<<<<
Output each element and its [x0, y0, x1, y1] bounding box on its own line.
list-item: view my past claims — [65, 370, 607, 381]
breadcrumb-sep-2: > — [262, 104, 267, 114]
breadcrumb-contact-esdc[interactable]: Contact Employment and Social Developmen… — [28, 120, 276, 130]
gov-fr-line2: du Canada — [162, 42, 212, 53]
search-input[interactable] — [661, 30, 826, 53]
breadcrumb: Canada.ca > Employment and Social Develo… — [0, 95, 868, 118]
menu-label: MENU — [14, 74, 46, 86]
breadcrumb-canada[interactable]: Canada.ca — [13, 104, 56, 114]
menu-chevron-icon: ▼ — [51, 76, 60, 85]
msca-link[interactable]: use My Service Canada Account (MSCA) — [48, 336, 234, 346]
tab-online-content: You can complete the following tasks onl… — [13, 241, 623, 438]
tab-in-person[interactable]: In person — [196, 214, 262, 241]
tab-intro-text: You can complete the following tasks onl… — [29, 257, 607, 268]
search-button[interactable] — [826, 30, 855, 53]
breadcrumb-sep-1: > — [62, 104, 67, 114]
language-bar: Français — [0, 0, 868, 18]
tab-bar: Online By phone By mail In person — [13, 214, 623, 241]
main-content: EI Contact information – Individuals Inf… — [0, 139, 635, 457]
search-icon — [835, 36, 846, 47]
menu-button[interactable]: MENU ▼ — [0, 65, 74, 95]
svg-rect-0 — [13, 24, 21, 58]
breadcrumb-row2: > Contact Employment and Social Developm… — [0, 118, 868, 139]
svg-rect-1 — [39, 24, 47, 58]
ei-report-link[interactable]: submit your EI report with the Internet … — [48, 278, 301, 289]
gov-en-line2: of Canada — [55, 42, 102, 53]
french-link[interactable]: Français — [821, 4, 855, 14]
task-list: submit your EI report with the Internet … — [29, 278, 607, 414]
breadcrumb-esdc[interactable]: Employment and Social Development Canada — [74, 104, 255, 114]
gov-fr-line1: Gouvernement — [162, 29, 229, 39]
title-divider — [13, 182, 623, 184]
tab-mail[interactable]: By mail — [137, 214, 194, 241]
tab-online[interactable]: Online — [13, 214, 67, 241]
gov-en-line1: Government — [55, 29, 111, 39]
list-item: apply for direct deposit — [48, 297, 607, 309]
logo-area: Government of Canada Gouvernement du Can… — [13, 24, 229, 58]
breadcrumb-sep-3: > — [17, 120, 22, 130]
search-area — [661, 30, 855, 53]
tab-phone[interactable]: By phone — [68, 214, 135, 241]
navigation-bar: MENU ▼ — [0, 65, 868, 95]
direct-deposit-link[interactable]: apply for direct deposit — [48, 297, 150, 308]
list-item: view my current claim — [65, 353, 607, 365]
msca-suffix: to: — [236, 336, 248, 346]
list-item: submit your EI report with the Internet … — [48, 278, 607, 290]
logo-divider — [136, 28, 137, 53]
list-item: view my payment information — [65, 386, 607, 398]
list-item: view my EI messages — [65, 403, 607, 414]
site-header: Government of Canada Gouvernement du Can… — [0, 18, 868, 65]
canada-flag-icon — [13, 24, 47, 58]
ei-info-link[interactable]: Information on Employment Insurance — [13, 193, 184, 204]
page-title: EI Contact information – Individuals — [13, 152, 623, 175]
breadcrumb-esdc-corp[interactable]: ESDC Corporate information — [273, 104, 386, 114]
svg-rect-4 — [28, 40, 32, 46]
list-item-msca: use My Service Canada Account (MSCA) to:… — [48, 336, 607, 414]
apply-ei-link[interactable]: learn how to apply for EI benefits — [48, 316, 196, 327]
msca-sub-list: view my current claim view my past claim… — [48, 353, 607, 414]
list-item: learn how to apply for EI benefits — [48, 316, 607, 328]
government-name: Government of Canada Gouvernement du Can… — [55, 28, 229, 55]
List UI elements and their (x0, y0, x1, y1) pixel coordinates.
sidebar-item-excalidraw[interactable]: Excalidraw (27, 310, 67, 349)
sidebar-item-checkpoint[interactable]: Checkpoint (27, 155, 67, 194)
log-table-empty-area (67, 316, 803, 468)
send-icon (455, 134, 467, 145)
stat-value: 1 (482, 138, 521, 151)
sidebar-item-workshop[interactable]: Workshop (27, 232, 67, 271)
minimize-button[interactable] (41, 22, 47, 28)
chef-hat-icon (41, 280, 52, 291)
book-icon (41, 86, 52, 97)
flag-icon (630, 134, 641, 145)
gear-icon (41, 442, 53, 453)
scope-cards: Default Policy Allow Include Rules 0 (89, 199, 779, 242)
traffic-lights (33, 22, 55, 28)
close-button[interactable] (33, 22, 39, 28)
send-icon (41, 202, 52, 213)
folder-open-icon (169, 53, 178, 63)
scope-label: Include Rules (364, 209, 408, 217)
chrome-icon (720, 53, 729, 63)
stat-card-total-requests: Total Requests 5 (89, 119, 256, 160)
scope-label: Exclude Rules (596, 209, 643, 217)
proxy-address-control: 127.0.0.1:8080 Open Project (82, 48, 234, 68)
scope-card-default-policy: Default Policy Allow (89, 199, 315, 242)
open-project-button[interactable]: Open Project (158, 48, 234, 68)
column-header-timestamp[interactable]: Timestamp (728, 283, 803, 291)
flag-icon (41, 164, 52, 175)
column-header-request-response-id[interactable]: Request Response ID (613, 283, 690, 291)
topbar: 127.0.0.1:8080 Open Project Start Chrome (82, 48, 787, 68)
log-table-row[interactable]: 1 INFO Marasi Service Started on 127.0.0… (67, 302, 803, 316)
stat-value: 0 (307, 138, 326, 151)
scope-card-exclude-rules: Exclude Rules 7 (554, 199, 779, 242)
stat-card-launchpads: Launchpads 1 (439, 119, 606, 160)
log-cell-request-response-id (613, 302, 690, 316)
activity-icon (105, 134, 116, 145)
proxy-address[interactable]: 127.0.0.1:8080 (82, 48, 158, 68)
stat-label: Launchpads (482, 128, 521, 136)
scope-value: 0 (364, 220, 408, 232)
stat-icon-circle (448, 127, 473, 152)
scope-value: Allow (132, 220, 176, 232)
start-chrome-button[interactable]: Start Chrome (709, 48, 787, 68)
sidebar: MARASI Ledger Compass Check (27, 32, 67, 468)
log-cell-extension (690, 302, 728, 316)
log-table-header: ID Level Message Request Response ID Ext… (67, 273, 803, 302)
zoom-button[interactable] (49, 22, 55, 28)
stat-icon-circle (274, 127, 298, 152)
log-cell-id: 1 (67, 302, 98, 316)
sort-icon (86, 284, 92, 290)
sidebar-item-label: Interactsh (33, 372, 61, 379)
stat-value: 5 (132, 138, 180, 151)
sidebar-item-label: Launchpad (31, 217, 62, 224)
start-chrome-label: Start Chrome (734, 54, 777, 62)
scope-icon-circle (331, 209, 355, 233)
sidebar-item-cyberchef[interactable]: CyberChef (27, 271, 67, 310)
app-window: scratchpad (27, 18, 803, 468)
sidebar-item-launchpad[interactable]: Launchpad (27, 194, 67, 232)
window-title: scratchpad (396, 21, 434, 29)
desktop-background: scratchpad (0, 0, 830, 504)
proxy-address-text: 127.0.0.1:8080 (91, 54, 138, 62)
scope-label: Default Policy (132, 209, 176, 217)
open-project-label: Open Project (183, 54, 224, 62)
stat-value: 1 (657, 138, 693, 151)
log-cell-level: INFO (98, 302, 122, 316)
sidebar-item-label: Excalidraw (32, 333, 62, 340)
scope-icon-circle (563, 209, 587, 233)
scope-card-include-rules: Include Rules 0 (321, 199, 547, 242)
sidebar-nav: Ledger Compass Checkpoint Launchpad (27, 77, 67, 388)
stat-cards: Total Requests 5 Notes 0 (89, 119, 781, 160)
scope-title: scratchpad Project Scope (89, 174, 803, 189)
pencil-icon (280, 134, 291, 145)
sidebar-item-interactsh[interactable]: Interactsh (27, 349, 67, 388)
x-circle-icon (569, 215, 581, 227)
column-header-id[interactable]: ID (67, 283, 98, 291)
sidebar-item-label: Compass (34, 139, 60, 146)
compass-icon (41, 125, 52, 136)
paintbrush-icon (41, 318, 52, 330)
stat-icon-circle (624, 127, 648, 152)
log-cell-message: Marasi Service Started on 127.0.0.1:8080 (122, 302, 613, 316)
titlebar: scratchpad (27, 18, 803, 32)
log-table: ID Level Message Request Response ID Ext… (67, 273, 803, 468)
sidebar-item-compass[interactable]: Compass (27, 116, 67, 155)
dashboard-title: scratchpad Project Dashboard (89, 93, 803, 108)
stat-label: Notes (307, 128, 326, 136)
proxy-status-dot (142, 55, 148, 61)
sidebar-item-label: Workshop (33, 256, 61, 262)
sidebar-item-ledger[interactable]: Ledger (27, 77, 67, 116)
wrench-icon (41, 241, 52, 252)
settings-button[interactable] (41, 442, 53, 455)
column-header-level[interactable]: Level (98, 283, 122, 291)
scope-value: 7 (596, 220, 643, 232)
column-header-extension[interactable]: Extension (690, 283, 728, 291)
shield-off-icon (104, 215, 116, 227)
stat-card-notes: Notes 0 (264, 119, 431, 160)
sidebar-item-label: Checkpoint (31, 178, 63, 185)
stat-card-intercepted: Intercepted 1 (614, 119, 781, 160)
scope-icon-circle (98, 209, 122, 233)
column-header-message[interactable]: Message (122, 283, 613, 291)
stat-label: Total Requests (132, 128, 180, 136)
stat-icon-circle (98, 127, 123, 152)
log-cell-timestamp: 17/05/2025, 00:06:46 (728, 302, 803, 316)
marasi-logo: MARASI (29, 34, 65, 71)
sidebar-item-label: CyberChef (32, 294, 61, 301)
>>>>
— EXERCISE PROMPT —
Copy every line of the listing that includes the string "Launchpads".

— OUTPUT —
stat-card-launchpads: Launchpads 1 (439, 119, 606, 160)
stat-label: Launchpads (482, 128, 521, 136)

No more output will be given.